The picture is bleak, but the pandemic could offer the government a unique opportunity to reshape its approach to tackling equal pay and the gender pay gap. In its Equal Pay Day report for 2020, the Fawcett Society outlines several steps the government could take to ensure all women are supported as the UK recovers from the pandemic.
These include legislating to make flexible working the norm, protecting pregnant women and new mothers from redundancy, implementing mandatory ethnicity pay gap reporting (in recognition of the fact that race plays a role as well as gender), and modernising equal pay legislation by introducing the right to know (where women are entitled to ask what a male colleague doing the same work is paid). Smethers says that conversations about the gender pay gap must also prioritise working-class women. “Sixty percent of the lowest paid workers are women,” she says. “That alone tells you that you can’t close the gap between women and men unless you improve the pay and conditions of those at the bottom.”

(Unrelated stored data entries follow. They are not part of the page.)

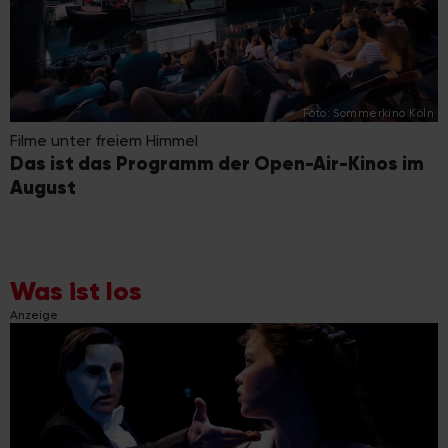
Foto: Sommerkino Köln
Filme unter freiem Himmel
Das ist das Programm der Open-Air-Kinos im
August
Was ist los
Anzeige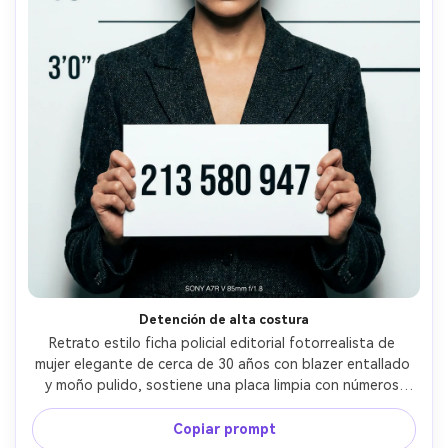
Detención de alta costura
Retrato estilo ficha policial editorial fotorrealista de 
mujer elegante de cerca de 30 años con blazer entallado 
y moño pulido, sostiene una placa limpia con números 
sans-serif en negrita, pared de tabla de alturas blanca e 
impecable, flash tipo beauty dish para realzar los brillos, 
Copiar prompt
gradación de revista de alta gama, tomada con Sony A7R 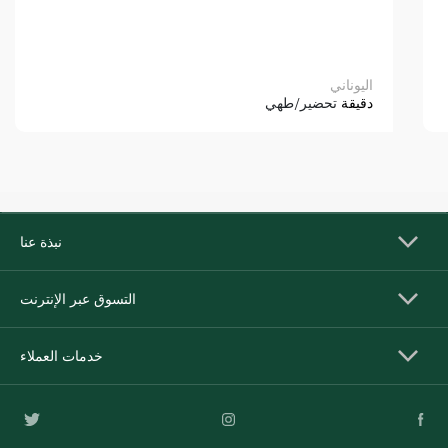
اليوناني
دقيقة
تحضير/طهي
نبذة عنا
التسوق عبر الإنترنت
خدمات العملاء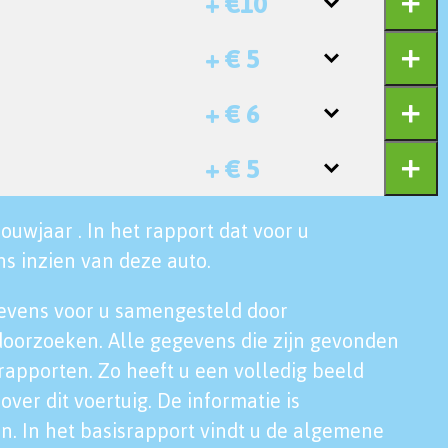
+ €10
+ € 5
+ € 6
+ € 5
ouwjaar . In het rapport dat voor u
s inzien van deze auto.
evens voor u samengesteld door
doorzoeken. Alle gegevens die zijn gevonden
rapporten. Zo heeft u een volledig beeld
over dit voertuig. De informatie is
n. In het basisrapport vindt u de algemene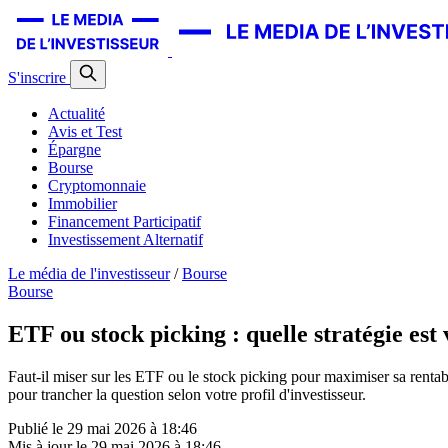
S'inscrire
Actualité
Avis et Test
Épargne
Bourse
Cryptomonnaie
Immobilier
Financement Participatif
Investissement Alternatif
Le média de l'investisseur
/
Bourse
Bourse
ETF ou stock picking : quelle stratégie est
Faut-il miser sur les ETF ou le stock picking pour maximiser sa rentab
pour trancher la question selon votre profil d'investisseur.
Publié le
29 mai 2026 à 18:46
Mis à jour le
29 mai 2026 à 18:46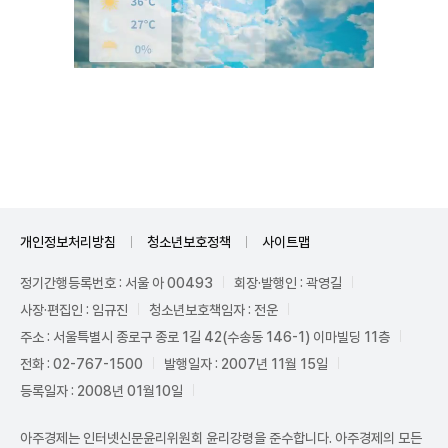
Unmute
개인정보처리방침
청소년보호정책
사이트맵
정기간행등록번호 : 서울 아 00493
회장·발행인 : 곽영길
사장·편집인 : 임규진
청소년보호책임자 : 전운
주소 : 서울특별시 종로구 종로 1길 42(수송동 146-1) 이마빌딩 11층
전화 : 02-767-1500
발행일자 : 2007년 11월 15일
등록일자 : 2008년 01월10일
아주경제는 인터넷신문윤리위원회 윤리강령을 준수합니다. 아주경제의 모든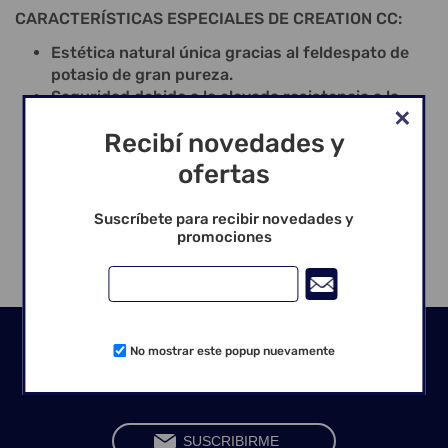
CARACTERÍSTICAS ESPECIALES DE CREATION CC:
Estética natural única gracias al feldespato de
potasio de gran pureza.
Seguridad debido a la elevada resistencia a la
flexión.
Recibí novedades y
Efecto de color natural y de luz a través de los
cristales de leucita.
ofertas
Manipulación fácil gracias al sistema general de
color y estratificación.
Suscríbete para recibir novedades y
Seguridad en la elaboración desde 1988.
promociones
Seguinos en las redes
No mostrar este popup nuevamente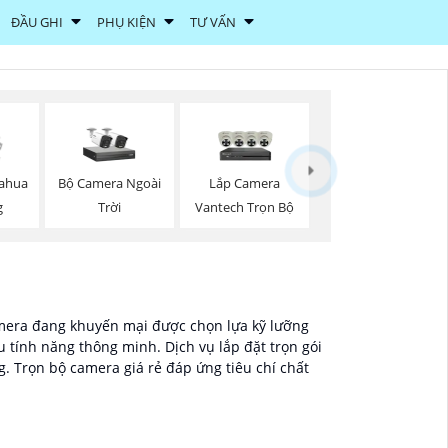
ĐẦU GHI
PHỤ KIỆN
TƯ VẤN
Bộ Camera Ngoài
Lắp Camera
ahua
Trời
Vantech Trọn Bộ
g
camera đang khuyến mại được chọn lựa kỹ lưỡng
 tính năng thông minh. Dịch vụ lắp đặt trọn gói
. Trọn bộ camera giá rẻ đáp ứng tiêu chí chất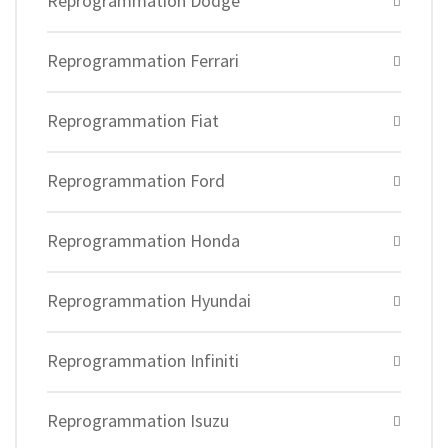
Reprogrammation Dodge
Reprogrammation Ferrari
Reprogrammation Fiat
Reprogrammation Ford
Reprogrammation Honda
Reprogrammation Hyundai
Reprogrammation Infiniti
Reprogrammation Isuzu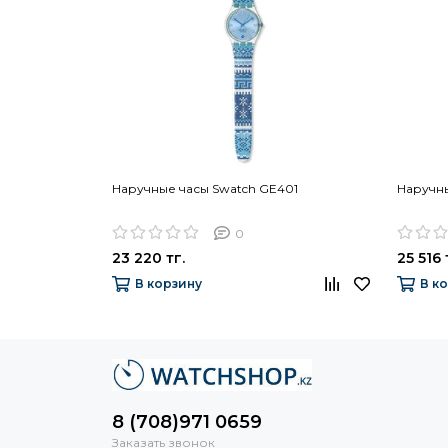
Наручные часы Swatch GE401
Наручны
0
23 220 тг.
25 516 
В корзину
В к
8 (708)971 0659
Заказать звонок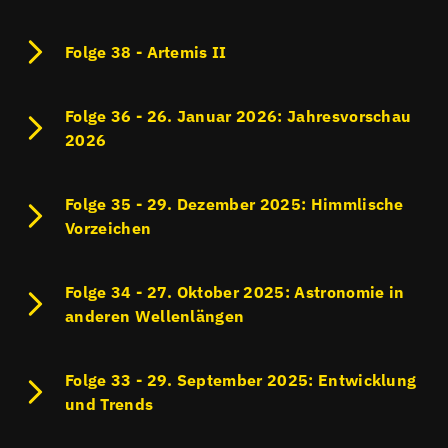
Folge 38 - Artemis II
Folge 36 - 26. Januar 2026:
Jahresvorschau
2026
Folge 35 - 29. Dezember 2025: Himmlische
Vorzeichen
Folge 34 - 27. Oktober 2025: Astronomie in
anderen Wellenlängen
Folge 33 - 29. September 2025: Entwicklung
und Trends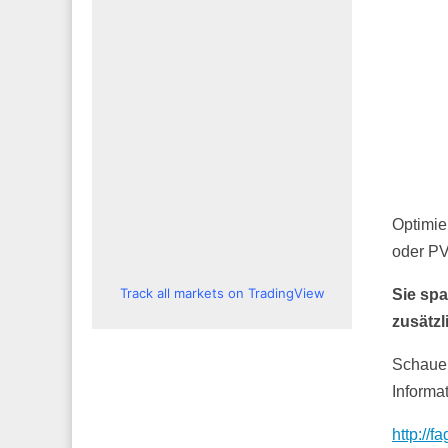
Optimie
oder P
Track all markets on TradingView
Sie sp
zusätzl
Schauen
Informa
http://f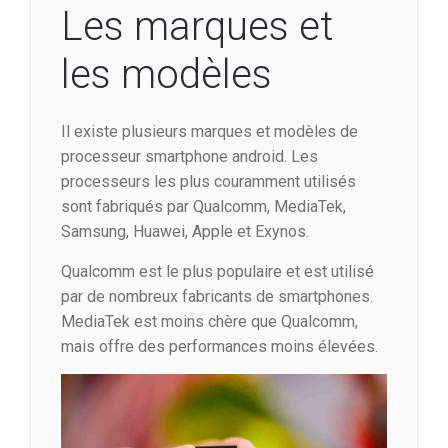
Les marques et
les modèles
Il existe plusieurs marques et modèles de
processeur smartphone android. Les
processeurs les plus couramment utilisés
sont fabriqués par Qualcomm, MediaTek,
Samsung, Huawei, Apple et Exynos.
Qualcomm est le plus populaire et est utilisé
par de nombreux fabricants de smartphones.
MediaTek est moins chère que Qualcomm,
mais offre des performances moins élevées.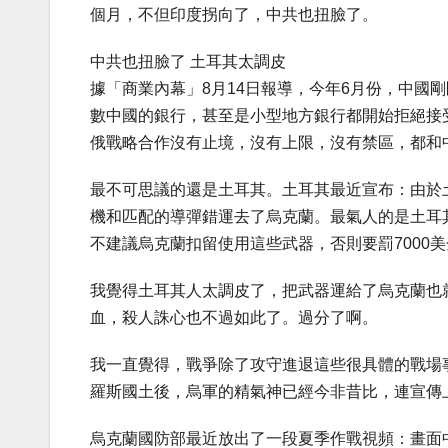
個月，不但印度拐向了，中共也扭臉了。
中共也扭臉了 土耳其太調皮
據「商業內幕」8月14日報導，今年6月份，中國
數中國的銀行，甚至是小型地方銀行都開始拒絕接
俄戰略合作沒有止境，沒有上限，沒有禁區，都和
最不可思議的還是土耳其。土耳其最近宣布：由於
機和匹配的導彈錯運去了烏克蘭。最氣人的是土耳其
不建議烏克蘭扣留使用這些武器，否則要罰7000
我覺得土耳其人太調皮了，把武器運給了烏克蘭也
血，殺人誅心也不過如此了。過分了啊。
我一直覺得，戰爭除了攻守進退這些很具體的戰場
羅斯國土後，烏軍的精氣神已經今非昔比，連宣傳
烏克蘭國防部最近放出了一段夏季作戰視頻：畫面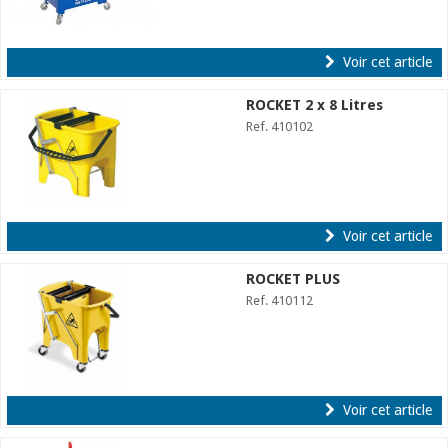
Voir cet article
ROCKET 2 x 8 Litres
Ref. 410102
Voir cet article
ROCKET PLUS
Ref. 410112
Voir cet article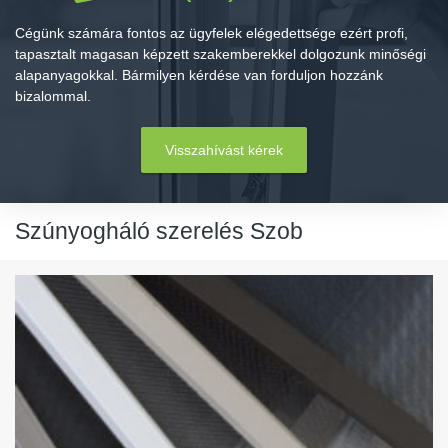
Cégünk számára fontos az ügyfelek elégedettsége ezért profi,
tapasztalt magasan képzett szakemberekkel dolgozunk minőségi
alapanyagokkal. Bármilyen kérdése van forduljon hozzánk
bizalommal.
Visszahívást kérek
Szúnyogháló szerelés Szob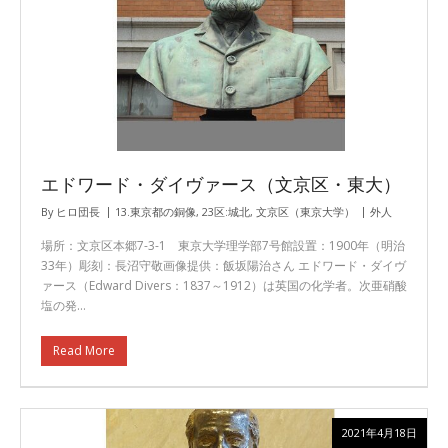
エドワード・ダイヴァース（文京区・東大）
By
ヒロ団長
13.東京都の銅像
,
23区:城北
,
文京区（東京大学）
外人
場所：文京区本郷7-3-1 東京大学理学部7号館設置：1900年（明治
33年）彫刻：長沼守敬画像提供：飯坂陽治さん エドワード・ダイヴ
ァース（Edward Divers：1837～1912）は英国の化学者。次亜硝酸
塩の発…
Read More
2021年4月18日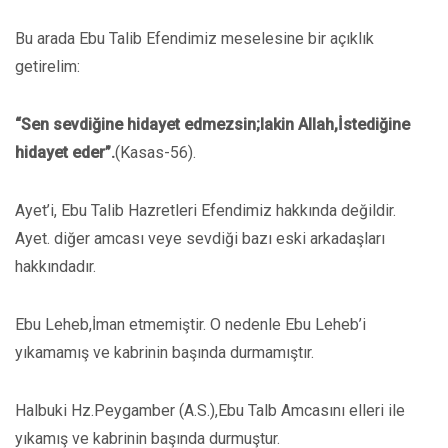
Bu arada Ebu Talib Efendimiz meselesine bir açıklık
getirelim:
“Sen sevdiğine hidayet edmezsin;lakin Allah,İstediğine
hidayet eder”.
(Kasas-56).
Ayet’i, Ebu Talib Hazretleri Efendimiz hakkında değildir.
Ayet. diğer amcası veye sevdiği bazı eski arkadaşları
hakkındadır.
Ebu Leheb,İman etmemiştir. O nedenle Ebu Leheb’i
yıkamamış ve kabrinin başında durmamıştır.
Halbuki Hz.Peygamber (A.S.),Ebu Talb Amcasını elleri ile
yıkamış ve kabrinin başında durmuştur.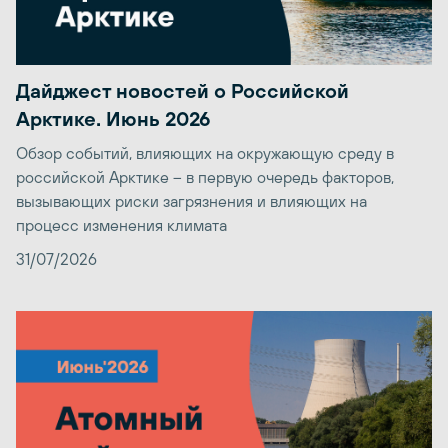
Дайджест новостей о Российской
Арктике. Июнь 2026
Обзор событий, влияющих на окружающую среду в
российской Арктике – в первую очередь факторов,
вызывающих риски загрязнения и влияющих на
процесс изменения климата
31/07/2026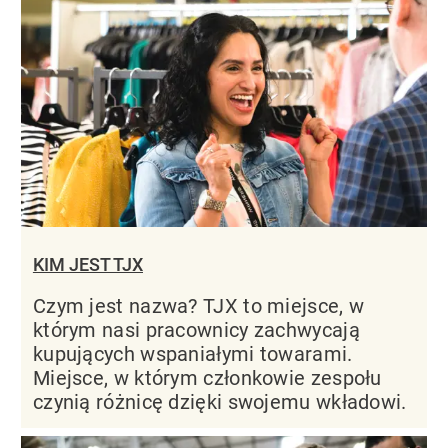
KIM JEST TJX
Czym jest nazwa? TJX to miejsce, w
którym nasi pracownicy zachwycają
kupujących wspaniałymi towarami.
Miejsce, w którym członkowie zespołu
czynią różnicę dzięki swojemu wkładowi.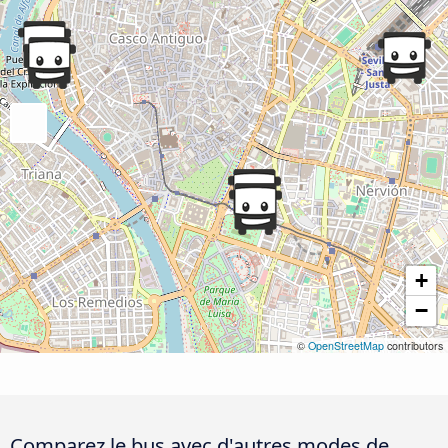
+
−
©
OpenStreetMap
contributors
Comparez le bus avec d'autres modes de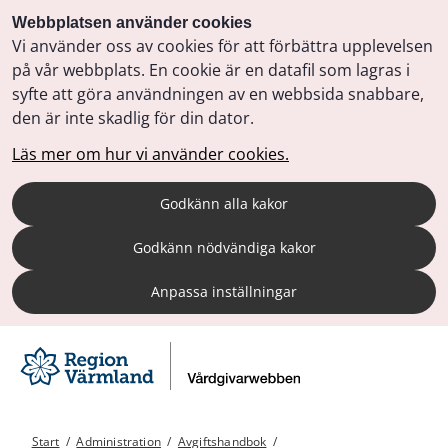
Webbplatsen använder cookies
Vi använder oss av cookies för att förbättra upplevelsen
på vår webbplats. En cookie är en datafil som lagras i
syfte att göra användningen av en webbsida snabbare,
den är inte skadlig för din dator.
Läs mer om hur vi använder cookies.
Godkänn alla kakor
Godkänn nödvändiga kakor
Anpassa inställningar
Start
/
Administration
/
Avgiftshandbok
/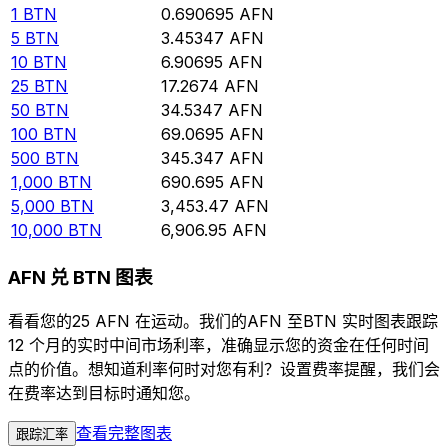
1
BTN
0.690695
AFN
5
BTN
3.45347
AFN
10
BTN
6.90695
AFN
25
BTN
17.2674
AFN
50
BTN
34.5347
AFN
100
BTN
69.0695
AFN
500
BTN
345.347
AFN
1,000
BTN
690.695
AFN
5,000
BTN
3,453.47
AFN
10,000
BTN
6,906.95
AFN
AFN 兑 BTN 图表
看看您的25 AFN 在运动。我们的AFN 至BTN 实时图表跟踪
12 个月的实时中间市场利率，准确显示您的资金在任何时间
点的价值。想知道利率何时对您有利？设置费率提醒，我们会
在费率达到目标时通知您。
查看完整图表
跟踪汇率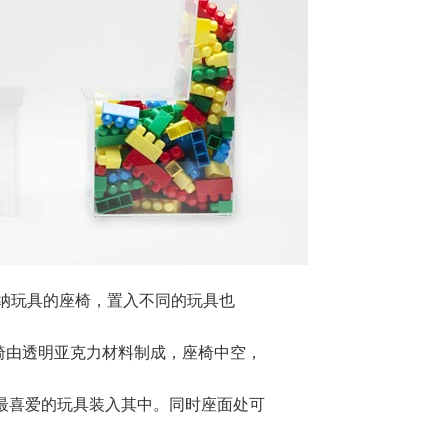
动手收纳玩具的座椅，置入不同的玩具也
座椅由透明亚克力材料制成，座椅中空，
最喜爱的玩具装入其中。同时座面处可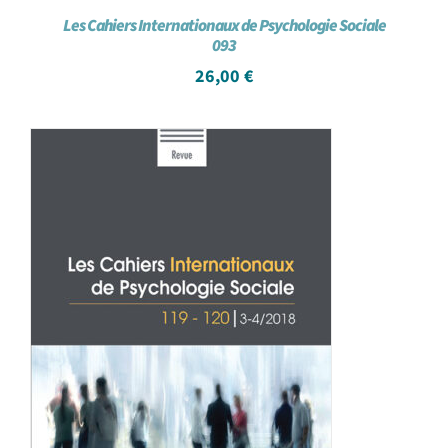
Les Cahiers Internationaux de Psychologie Sociale
093
26,00
€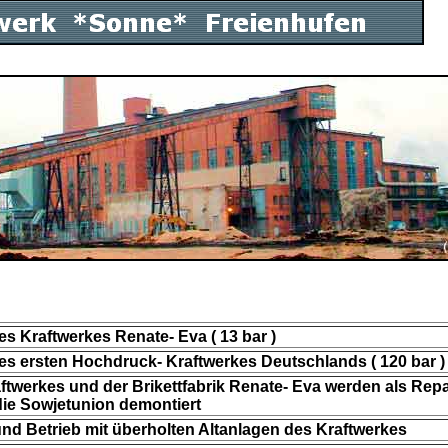
es Kraftwerkes Renate- Eva ( 13 bar )
es ersten Hochdruck- Kraftwerkes Deutschlands ( 120 bar )
aftwerkes und der Brikettfabrik Renate- Eva werden als Rep
 die Sowjetunion demontiert
nd Betrieb mit überholten Altanlagen des Kraftwerkes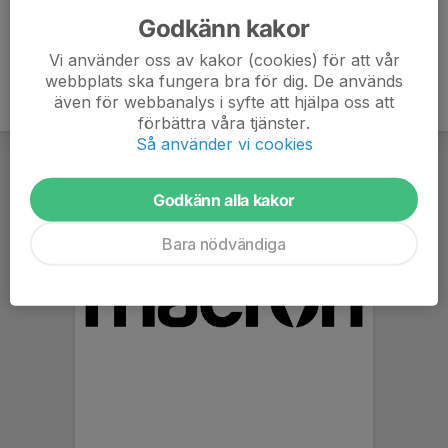
Godkänn kakor
Vi använder oss av kakor (cookies) för att vår
webbplats ska fungera bra för dig. De används
även för webbanalys i syfte att hjälpa oss att
förbättra våra tjänster.
Så använder vi cookies
Godkänn alla kakor
Bara nödvändiga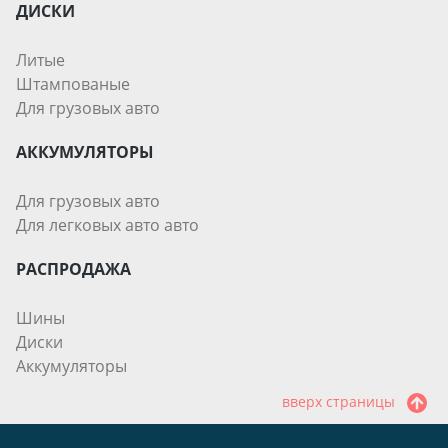
ДИСКИ
Литые
Штампованые
Для грузовых авто
АККУМУЛЯТОРЫ
Для грузовых авто
Для легковых авто авто
РАСПРОДАЖА
Шины
Диски
Аккумуляторы
вверх страницы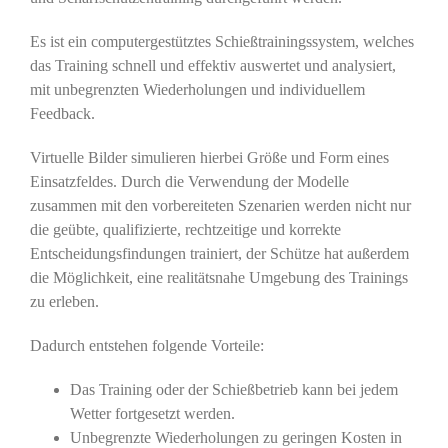
Es ist ein computergestütztes Schießtrainingssystem, welches
das Training schnell und effektiv auswertet und analysiert,
mit unbegrenzten Wiederholungen und individuellem
Feedback.
Virtuelle Bilder simulieren hierbei Größe und Form eines
Einsatzfeldes. Durch die Verwendung der Modelle
zusammen mit den vorbereiteten Szenarien werden nicht nur
die geübte, qualifizierte, rechtzeitige und korrekte
Entscheidungsfindungen trainiert, der Schütze hat außerdem
die Möglichkeit, eine realitätsnahe Umgebung des Trainings
zu erleben.
Dadurch entstehen folgende Vorteile:
Das Training oder der Schießbetrieb kann bei jedem
Wetter fortgesetzt werden.
Unbegrenzte Wiederholungen zu geringen Kosten in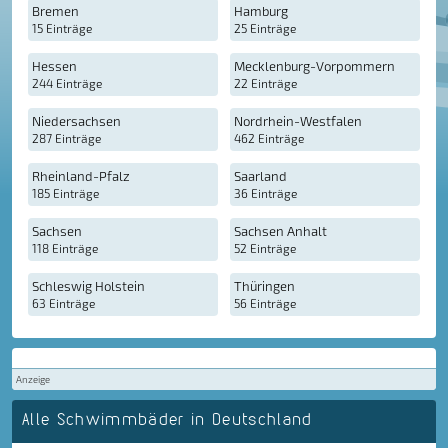
Bremen
Hamburg
15 Einträge
25 Einträge
Hessen
Mecklenburg-Vorpommern
244 Einträge
22 Einträge
Niedersachsen
Nordrhein-Westfalen
287 Einträge
462 Einträge
Rheinland-Pfalz
Saarland
185 Einträge
36 Einträge
Sachsen
Sachsen Anhalt
118 Einträge
52 Einträge
Schleswig Holstein
Thüringen
63 Einträge
56 Einträge
Anzeige
Alle Schwimmbäder in Deutschland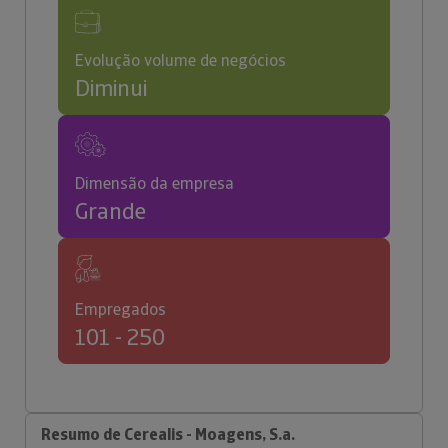
Evolução volume de negócios
Diminui
Dimensão da empresa
Grande
Empregados
101 - 250
Resumo de Cerealis - Moagens, S.a.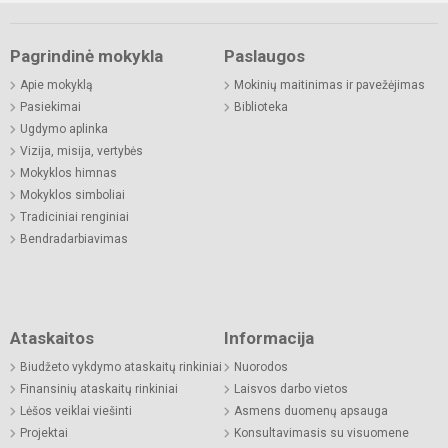
Pagrindinė mokykla
Paslaugos
Apie mokyklą
Mokinių maitinimas ir pavežėjimas
Pasiekimai
Biblioteka
Ugdymo aplinka
Vizija, misija, vertybės
Mokyklos himnas
Mokyklos simboliai
Tradiciniai renginiai
Bendradarbiavimas
Ataskaitos
Informacija
Biudžeto vykdymo ataskaitų rinkiniai
Nuorodos
Finansinių ataskaitų rinkiniai
Laisvos darbo vietos
Lėšos veiklai viešinti
Asmens duomenų apsauga
Projektai
Konsultavimasis su visuomene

Excitingly, the pandemic has energised conversations about the kinds of work that are valued and supported in British society. This year has highlighted that the low-paid, female-dominated care sector – which covers everything from nurseries to nursing homes – is essential to the functioning and wellbeing of the country. Now, the Women’s Budget Group is calling for a “caring economy”, where good quality care services are properly funded, and men and women are given government support to share caring responsibilities equally. The Women’s Equality (WE) Party, meanwhile, is campaigning for a taxpayer-funded National Care Service.
“By investing just 2% of GDP in [care services], we could create two million new jobs – nearly three times as many as you would get for the same investment in construction – and ensure better pay and working conditions for those in the sector,” Mandu Reid, WE leader, tells Stylist. “On top of that, we would be freeing women up to work and pursue opportunities, raising overall employment by 5% and taking a huge step towards closing the gender pay gap.”
Only time will tell whether the government will take heed of the research and policy suggestions that have been handed to them this Equal Pay Day. What we do know is that there’s no going back to how things were before the pandemic – and that could be a good thing.